De Poelen was built in 1850 to drain the 365 ha Oosterpolder. During its working life, the mill was fitted with Patent sails which had Dekkerised leading edges. The mill was restored in 1984–85, after years out of use and in decline. De Poelen was officially reopened on 27 April 1985. The mill now only pumps water in a circuit for demonstration purposes.

==Description==

De Poelen is a three-storey smock mill on a single-storey base. There is no stage, the sail reaching almost to the ground. The smock and cap thatched. The mill is winded by tailpole and winch. The sails are Common sails. They have a span of 19.10 m. The sails are carried on a cast-iron windshaft, which is bored through to take the striking rod for Patent sails.
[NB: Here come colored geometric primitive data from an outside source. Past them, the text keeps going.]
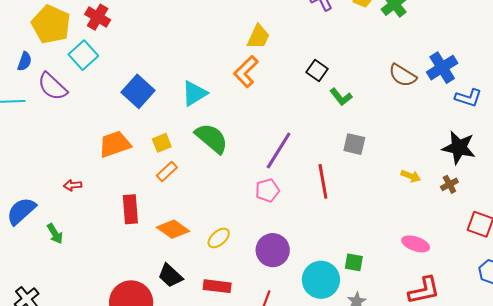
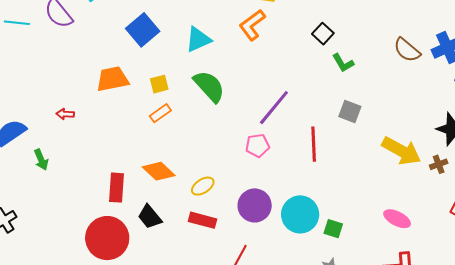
yellow arrow: (411, 176) -> (401, 151), size x2.0
red rectangle: (130, 209) -> (116, 188), moved
cyan circle: (321, 280) -> (300, 214), moved
red rectangle: (217, 286) -> (203, 220), moved

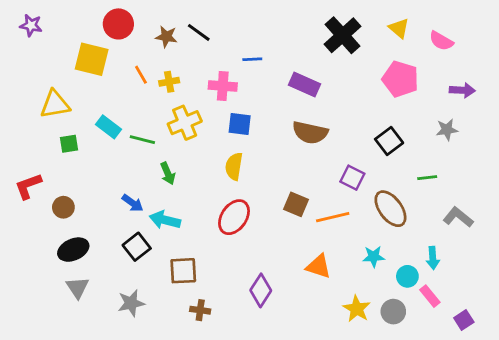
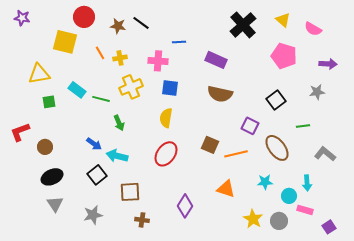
pink rectangle: (430, 296) -> (305, 210), turned -35

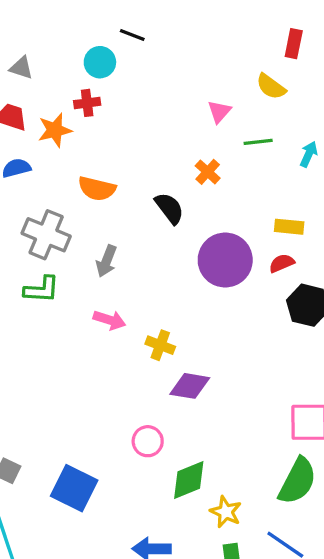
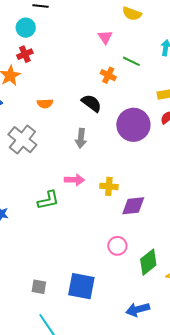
green line: (258, 142) -> (131, 61), moved, turned 48
orange semicircle: (97, 189) -> (45, 104), size x0.7
gray cross: (46, 235) -> (22, 140), turned 32
gray arrow: (106, 261) -> (81, 138), moved
green L-shape: (42, 289) -> (48, 200), moved

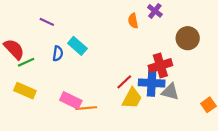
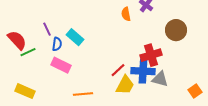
purple line: (47, 22) -> (47, 29), moved, turned 40
yellow rectangle: (25, 91) -> (25, 91), moved
pink rectangle: (71, 100) -> (61, 65), moved

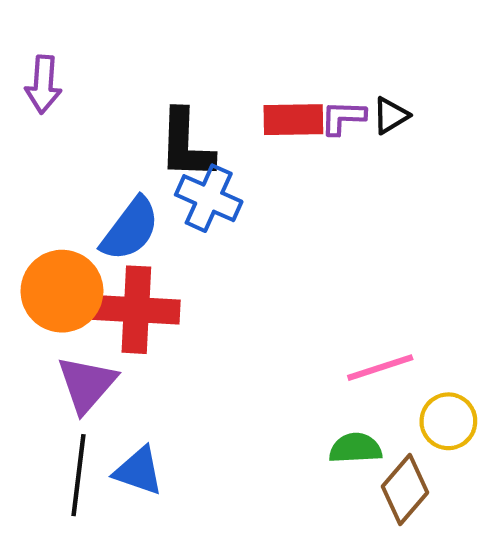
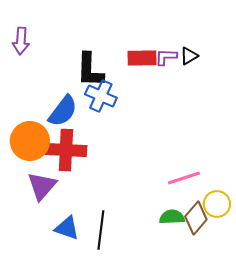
black line: (79, 475) -> (101, 230), moved
brown diamond: (405, 489) -> (196, 218), moved

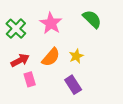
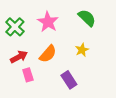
yellow star: (76, 56) -> (82, 50), moved

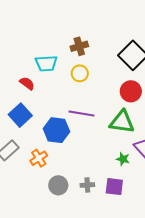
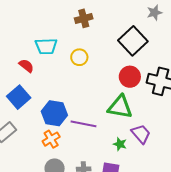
brown cross: (79, 46) -> (84, 18), moved
purple line: (81, 114) -> (84, 124), moved
orange cross: (39, 158) -> (51, 139), moved

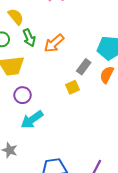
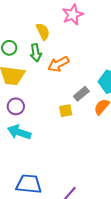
yellow semicircle: (16, 17) -> (43, 31), moved
cyan arrow: (32, 120) -> (19, 132), turned 40

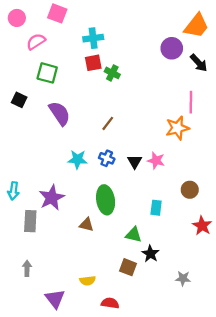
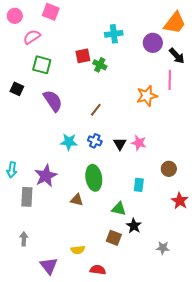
cyan cross: (93, 38) -> (114, 34), moved
pink line: (191, 102) -> (170, 80), moved
orange star: (177, 128) -> (147, 96), moved

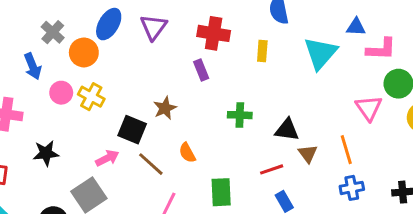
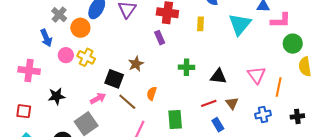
pink triangle: (369, 108) -> (256, 75), moved
orange line: (346, 150) -> (279, 87), moved, turned 30
orange semicircle: (187, 153) -> (152, 94), turned 48
brown triangle: (308, 154) -> (232, 103), moved

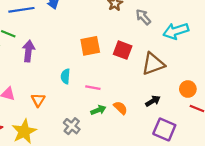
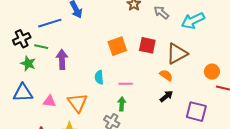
orange triangle: (38, 100) -> (78, 103), size x1.5
black arrow: (153, 101) -> (166, 96), moved
orange semicircle: (120, 108) -> (166, 75), moved
green arrow: (98, 110) -> (122, 104), moved, turned -56

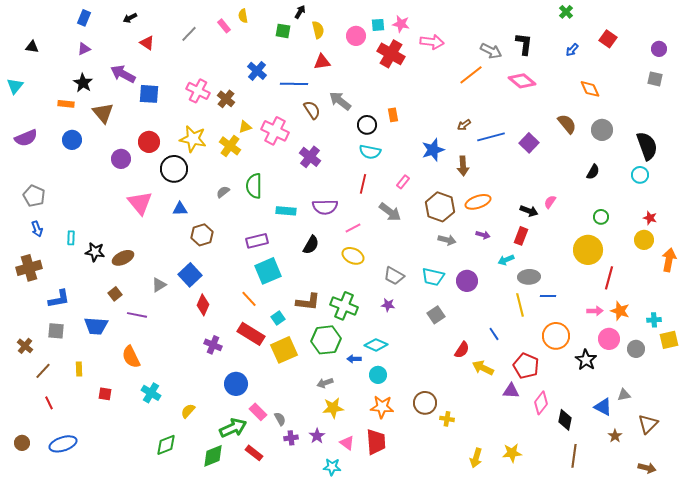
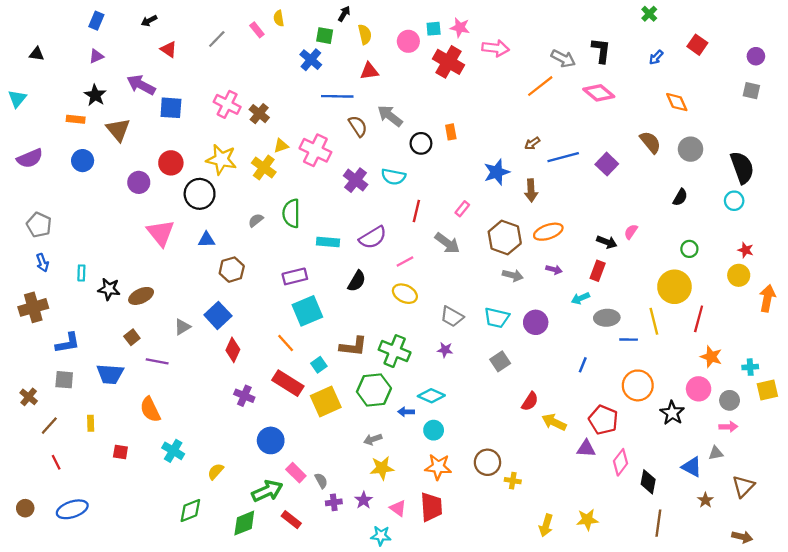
blue cross: (257, 71) -> (311, 60), moved
cyan semicircle: (370, 152) -> (393, 177), moved
purple semicircle: (325, 207) -> (373, 237), turned -30
yellow line: (520, 305) -> (654, 321), moved
pink arrow: (595, 311) -> (728, 427), moved
blue line: (494, 334) -> (583, 365), moved, turned 56

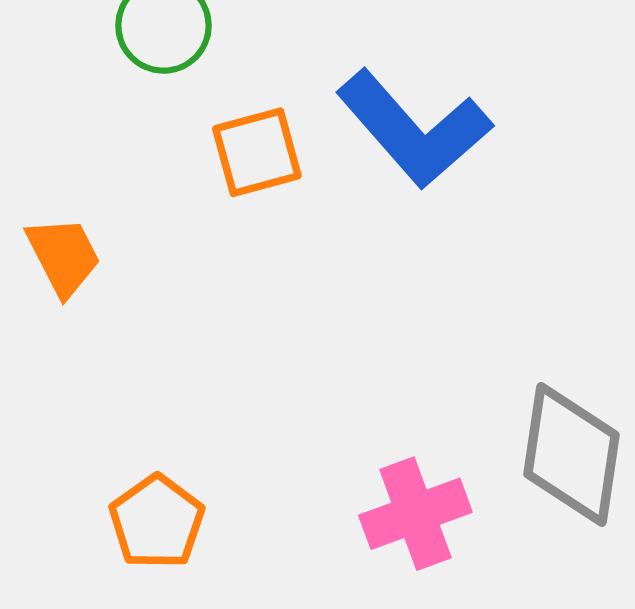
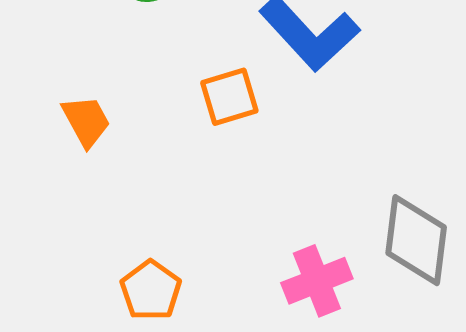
orange square: (257, 152) -> (229, 97), moved

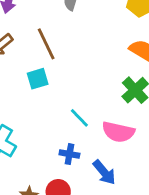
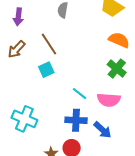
blue cross: (69, 154) -> (76, 120), size x1.5

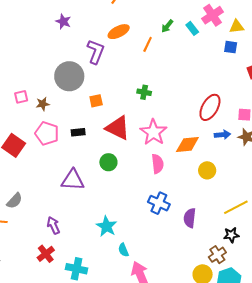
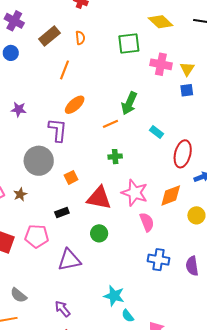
pink cross: (213, 15) -> (161, 64), turned -30
green arrow: (167, 26) -> (129, 103), moved, size x1.6
yellow triangle: (237, 26) -> (187, 69), turned -35
cyan rectangle: (192, 28) -> (157, 132), moved
orange line: (148, 44) -> (110, 124), moved, turned 56
pink pentagon: (47, 133) -> (37, 236), moved
gray semicircle: (15, 201) -> (19, 295), turned 102
cyan semicircle: (123, 250) -> (128, 316), moved

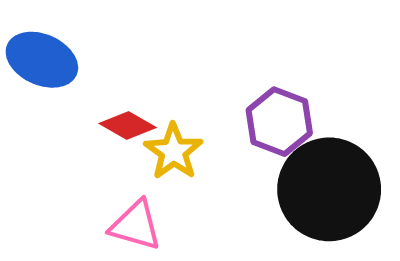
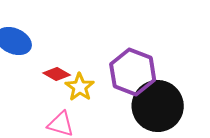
purple hexagon: (279, 122) -> (133, 72), size x1.4

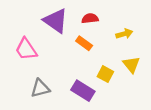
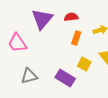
purple triangle: (56, 21) -> (42, 19), turned 35
orange rectangle: (84, 43) -> (76, 38), moved, turned 72

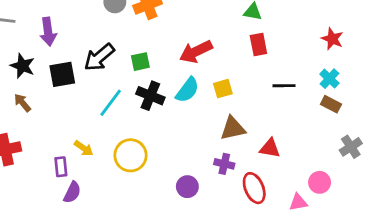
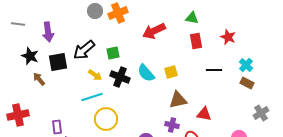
red star: (332, 39) -> (228, 37), moved
red arrow: (196, 52) -> (154, 31), moved
cyan semicircle: (187, 90) -> (146, 73), turned 102
brown arrow: (22, 103) -> (39, 79), moved
cyan line: (111, 103) -> (92, 97), moved, turned 35
yellow arrow: (84, 148) -> (95, 75), moved

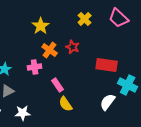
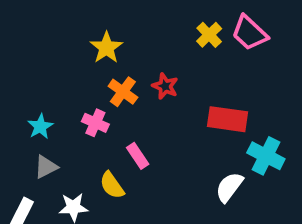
yellow cross: (85, 19) -> (209, 35), moved
pink cross: (35, 67) -> (95, 123), turned 32
yellow semicircle: (66, 104) -> (112, 185), moved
The windshaft also carries the brake wheel which has 58 cogs. This drives the wallower (35 cogs) at the top of the upright shaft. At the bottom of the upright shaft, the crown wheel, which has 53 cogs drives a gearwheel with 38 cogs on the axle of the Archimedes' screw. The axle of the screw is 350 mm diameter and the screw is 1.50 m diameter and 4.50 m long. The screw is inclined at 20°. Each revolution of the screw lifts 919 L of water.

==Public access==
De Poelen is open to the public by appointment.